In 1979, when his son died, Pirsig was in England. He had sailed across
the Atlantic with his second wife, whom he had met when she had come to
interview him on his boat. He was working at the time on Lila, the sequel to
his first book. He hoped Lila would force the "metaphysics of quality" from
the New Age shelves to the philosophy ones, but that has not happened.
He lives these days in cyberspace, he says, where his ideas circulate.
He doesn't write any more, and he hardly reads. He tries to live as best he
can to the dictates of his dharma: to stay centered.
Pirsig's Pearls
The Buddha resides as comfortably in the circuits of a digital computer or
the gears of a cycle transmission as he does at the top of a mountain.

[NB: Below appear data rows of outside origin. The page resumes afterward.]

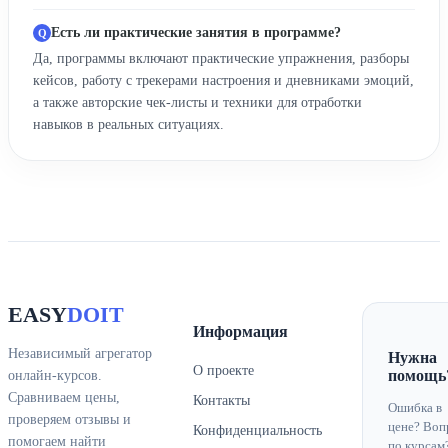
Есть ли практические занятия в программе?
Да, программы включают практические упражнения, разборы
кейсов, работу с трекерами настроения и дневниками эмоций,
а также авторские чек-листы и техники для отработки
навыков в реальных ситуациях.
EASY
DOIT
Информация
Независимый агрегатор
Нужна
О проекте
помощь
онлайн-курсов.
Сравниваем цены,
Контакты
Ошибка в
проверяем отзывы и
цене? Воп
Конфиденциальность
помогаем найти
по курсам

Metaphysics is a restaurant where they give you a 30,000 page menu and
no food.
Traditional scientific method has always been, at the very
best, 20-20 hindsight. It's good for seeing where you've been. It's good for
testing the truth of what you think you know, but it can't tell you where
you ought to go.
Why, for example, should a group of simple, stable
compounds of carbon, hydrogen, oxygen, and nitrogen struggle for billions of
years to organize themselves into a professor of chemistry? What's the
motive?
The only Zen you find on the tops of mountains is the Zen you
bring up there.
AR I was greatly
impressed by ZAMM. It's one of the few books I've bothered to read twice.